Webhook POST to jimmy-vps /allmight/health-sync

Categories available

Activity (steps, distance, flights, active/basal energy, exercise minutes, stand hours) Vitals (heart rate, resting HR, HRV, respiratory rate, SpO2, BP, body temp) Sleep (stages, in-bed, asleep, REM/core/deep) Body (weight, BMI, body fat %, lean mass, height) Workouts (type, duration, calories, route, pace, elevation) Mobility (walking asymmetry, double support, step length, walking speed) Nutrition (calories, protein, carbs, fat, water, caffeine) Mindfulness (meditation, mindful minutes) ECG / AFib (classifications, history) Environmental (headphone exposure, noise exposure)

XML Extraction (the heavy-lift path)

python
import xml.etree.ElementTree as ET
import pandas as pd
from collections import defaultdict
from pathlib import Path

EXPORT_XML = "export.xml"
OUTPUT_DIR = Path("apple_health_csvs")

tree = ET.parse(EXPORT_XML)
root = tree.getroot()
records_by_type = defaultdict(list)

for record in root.findall("Record"):
    record_type = record.attrib.get("type", "unknown")
    records_by_type[record_type].append({
        "source": record.attrib.get("sourceName"),
        "startDate": record.attrib.get("startDate"),
        "endDate": record.attrib.get("endDate"),
        "value": record.attrib.get("value"),
        "unit": record.attrib.get("unit"),
    })

for record_type, rows in records_by_type.items():
    safe_name = record_type.replace("HKQuantityTypeIdentifier", "").replace("HKCategoryTypeIdentifier", "")
    df = pd.DataFrame(rows)
    out = OUTPUT_DIR / f"{safe_name}.csv"
    out.parent.mkdir(parents=True, exist_ok=True)
    df.to_csv(out, index=False)

Shortcuts path (lighter, daily-sync friendly)

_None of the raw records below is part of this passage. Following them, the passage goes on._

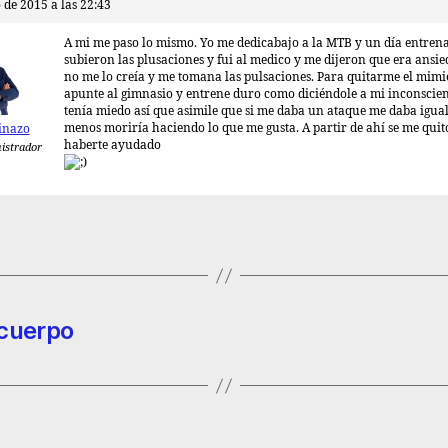
 de 2015 a las 22:43
A mi me paso lo mismo. Yo me dedicabajo a la MTB y un día entre
subieron las plusaciones y fui al medico y me dijeron que era ansie
no me lo creía y me tomana las pulsaciones. Para quitarme el mim
apunte al gimnasio y entrene duro como diciéndole a mi inconscie
tenía miedo así que asimile que si me daba un ataque me daba igual
menos moriría haciendo lo que me gusta. A partir de ahí se me quit
inazo
haberte ayudado
istrador
 cuerpo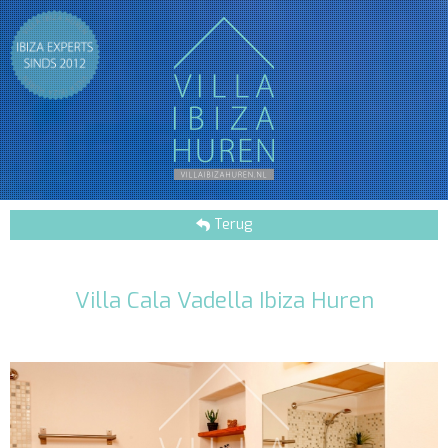
Terug
Villa Cala Vadella Ibiza Huren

iPhone Shortcut runs at 01:00:

  1. Reads health samples (steps today, sleep last night, resting HR, workouts)
  2. Converts to JSON
  3. Saves to iCloud Drive → Mac sees → ETL runs

Example output:

json
{"date": "2026-05-19", "steps": 10342, "resting_hr": 57, "sleep_hours": 7.4}

Coverage is lighter than full export.xml but daily sync is free.

Phased rollout

PhaseScope
1Manual export.xml → Python ETL → CSVs (proves the pipeline)
2Shortcuts daily JSON → iCloud Drive → Mac watcher → incremental ETL
3Webhook upload to jimmy-vps allmight schema (parallel to existing fit-sync)

Important constraints

  • Health exports become huge (1–10 GB XML possible, millions of rows).
  • Do NOT reprocess full export.xml daily. Track latest timestamp processed, UUIDs, hashes → append only new rows.
  • Use launchd not cron on macOS (more reliable with sleep/wake).
  • Long-term: DuckDB/Parquet beats CSV for analytics. Hybrid: raw → CSV → parquet.
/apple_health/
├── raw/           # original export.xml snapshots
├── processed/
│   └── parquet/   # partitioned by date
└── exports/
    └── csv/       # per-category daily writes

Existing Hinata integration points

  • ~/Sandpit/hinata/scripts/fetch-fit-daily.py — Google Fit equivalent, runs daily.
  • AllMight (FOUNDATION) — consumer for HRV, sleep, mindfulness. Context: federation/colonel_saitama-foundation_allmight-health_context.md
  • Zoro (FOUNDATION) — consumer for workouts, body. Context: federation/colonel_saitama-foundation_zoro-fitness_context.md
  • Z2 could host allmight schema for the webhook target (sibling of musicmastery, football, bulma tenants).

Pickup: Jimmy Neutron when health pipeline gets prioritised. No active loop yet.